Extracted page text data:
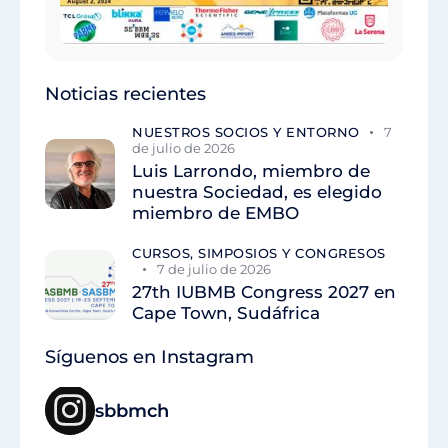
Noticias recientes
NUESTROS SOCIOS Y ENTORNO
7
de julio de 2026
Luis Larrondo, miembro de
nuestra Sociedad, es elegido
miembro de EMBO
CURSOS, SIMPOSIOS Y CONGRESOS
7 de julio de 2026
27th IUBMB Congress 2027 en
Cape Town, Sudáfrica
Síguenos en Instagram
sbbmch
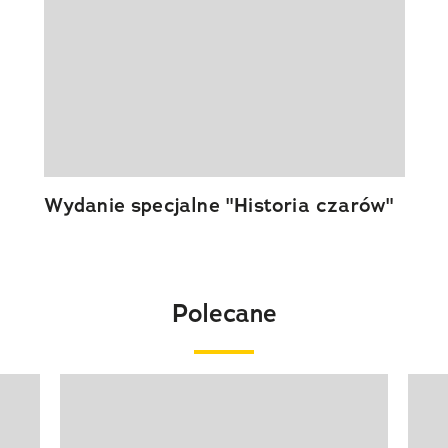
Wydanie specjalne "Historia czarów"
Polecane
Pokazywanie elementu 1 z 20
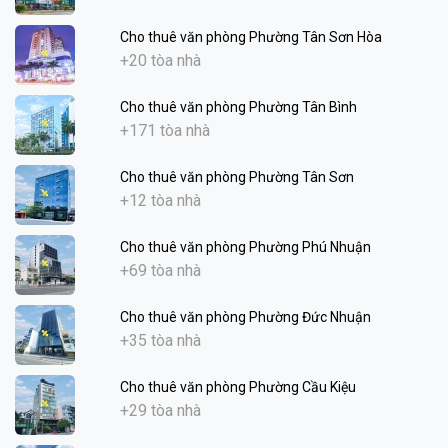
Cho thuê văn phòng Phường Tân Sơn Hòa
+20 tòa nhà
Cho thuê văn phòng Phường Tân Bình
+171 tòa nhà
Cho thuê văn phòng Phường Tân Sơn
+12 tòa nhà
Cho thuê văn phòng Phường Phú Nhuận
+69 tòa nhà
Cho thuê văn phòng Phường Đức Nhuận
+35 tòa nhà
Cho thuê văn phòng Phường Cầu Kiệu
+29 tòa nhà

#### [WHAT IS NEEDED]
Give the number of lines in the records above that contain "Nhuận", with no other words.

#### [WRITTEN ANSWER]
2